Quarto, como um homem justo cuja lealdade para com Yaohu é testada pelo sofrimento, Jó prenuncia o cumprimento do teste em Cristo. Cristo excedeu em muito a justiça de Jó no sentido de que não teve pecado algum. Contudo, ele foi tentado no deserto e ao longo de toda a sua humilhação simplesmente para suportar tudo sem culpa (Hb 4,15). Por essa razão, quando não são perfeitos em seus sofrimentos, os fiéis podem descansar certos de que Cristo sofreu em nome deles e de que sua justiça e recompensa lhes são imputadas por meio da graça de Yaohu.
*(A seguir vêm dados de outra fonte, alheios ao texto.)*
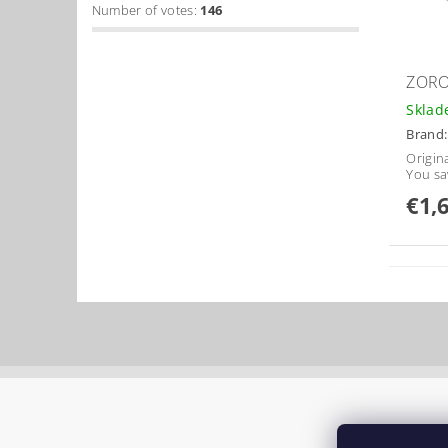
Number of votes:
146
ZORO
Skla
Brand
Origina
You sa
€1,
JÓ. A finalidade do Livro de Jó não é explicar – conforme comumente se diz – o enigma do sofrimento injusto, nem resolver o problema do mal. É, antes, uma tentativa do homem perplexo de situar-se ante a Yaohu santo e todo-poderoso.



Plano do livro. A obra se divide claramente em cinco partes:

1. Um prólogo em prosa, no qual o herói, Jó, homem piedoso e rico, é repentinamente atingido por calamidades inexplicáveis e, apesar disso, conserva toda a sua confiança no ETERNO (1,1 – 2,13).

2. Um diálogo em verso, no qual se debatem Jó, homem brioso e revoltado, e três amigos seus: Elifaz de Teman, Bildad de Shûah e Sofar de Naamá, sábios típicos do antigo Oriente. Este diálogo se desenrola de maneira lenta e solene, ao longo de três séries de discursos poéticos, enquadrados por dois monólogos do herói (3,1 – 31,40).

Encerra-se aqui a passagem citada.